The silver identification bracelet that spent more than seven decades apart from its owner is now back home in Canada with the man to whom it originally belonged.

The bracelet has been in the keeping of Bernadina Smith and her family since Charles Bernhardt traded it to them in 1945. It bears Bernhardt's name, albeit misspelled, and his Canadian Army identification number.

The Smiths managed to trace the bracelet to Berhardt this summer. Last week, Bernadina's daughter-in-law, Karen Smith, and Karen's son, Kyle, of Albany traveled from Oregon to Summerland, British Columbia, to bring it back.

"We had a great time meeting and visiting with Charlie. He is such a wonderful man and we all had a great time sharing past history and memories," Karen Smith told the Democrat-Herald.

"Also, he told us that he is only 96 years old. I kept on saying he was 97 because that was what one of the news story said. We will have to find out what his birth date is."

Bernhardt was a young Canadian soldier during World War II. He said he received the bracelet as a gift from a young woman he met in London during a whirlwind romance in 1944, just before he set out to join the Normandy invasion.

A year later, Bernhardt was among the Allied forces that helped to liberate the town of Hoog-Keepel, the Netherlands, where Bernadina's family lived. Walking past the family's farmhouse one day, he offered the bracelet in exchange for fresh eggs.

It was a story Bernadina, who was about 12 years old when the war ended, often told her children. Son Tony remembered as he packed the bracelet with other family items earlier this summer when Bernadina, now 83, moved from her home in Corvallis to an assisted living facility in North Albany. He challenged Kyle to try to find Bernhardt.

It took some internet research and an appeal to a couple of historians, but Kyle tracked Bernhardt down. The final piece was finding a newsletter with a story honoring Bernhardt for receiving the French Legion of Honour award in 2016 for taking part in the Normandy invasion.

Kyle wrote to Bernhardt and Bernhardt answered. "He was so overjoyed and touched that we wanted to come and personally wanted to deliver (the bracelet)," Karen said.

Bernhardt served as a radio operator in a tank during the war. He told the Smiths he wasn't allowed to wear earplugs on the job, which led to hearing issues that persist today.

"And he has some mobility issues, but otherwise he is doing fine," Karen said.

Bernhardt returned to Summerland after the war ended. The area was known for orchards, and he acquired and farmed 40 acres of fruit trees, as well as buying smaller orchards. From 1973-77, he served as president of the British Columbia Fruit Growers Association.

He retired at age 57, was married several times and has at least three children, Karen Smith said.

During his service, Bernhardt was part of the British Columbia Regiment. That unit was captured marching down a street in New Westminster, Canada, in a photograph by Claude P. Dettloff. As Dettloff got ready to shoot, a little boy ran up to grab his father's hand.
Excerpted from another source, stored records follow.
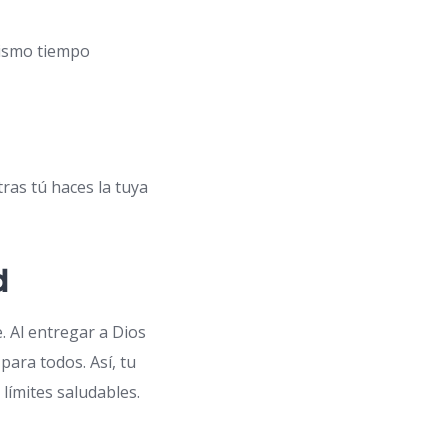
mismo tiempo
ras tú haces la tuya
d
e. Al entregar a Dios
para todos. Así, tu
 límites saludables.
Dettloff titled the photograph, "Wait for Me, Daddy."

Bernhardt told the Smiths in 2014, he'd been among the soldiers to receive a commemorative copy of the picture, along with a postage stamp bearing the image and a commemorative coin with the names of the soldiers in that unit that were killed in combat. He also received a card with his name and rank on it, plus his regiment number, the same number engraved on the bracelet.

Earlier this year, Karen Smith said, Bernhardt and his son were invited to go to France for the 100th anniversary of the Battle of Vimy Ridge in France. It is Canada's largest overseas war memorial.
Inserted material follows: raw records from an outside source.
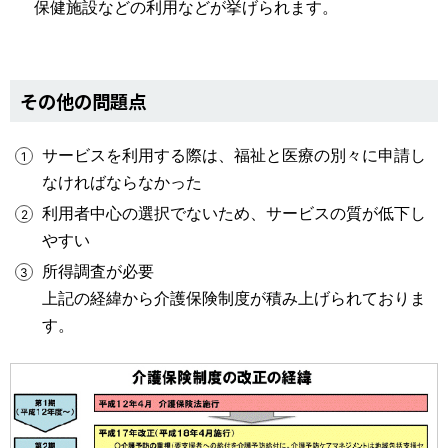
保健施設などの利用などが挙げられます。
その他の問題点
サービスを利用する際は、福祉と医療の別々に申請し
なければならなかった
利用者中心の選択でないため、サービスの質が低下し
やすい
所得調査が必要
上記の経緯から介護保険制度が積み上げられておりま
す。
"They got to go there in a private Royal Canadian Air force jet," Karen said. "He has been a very busy person these last couple of years."

The Smiths plan to keep in touch, she said. They're already making plans to join the rest of the Bernhardt family for Charlie's centennial in a few years.

Bernhardt didn't specifically remember trading the bracelet, Karen said. But he told the family "that this bracelet represents love. Love from the girl he got it from, love to the family that he traded it to for some food during the war time and then love from the Smith family wanting to return the bracelet back to him in person."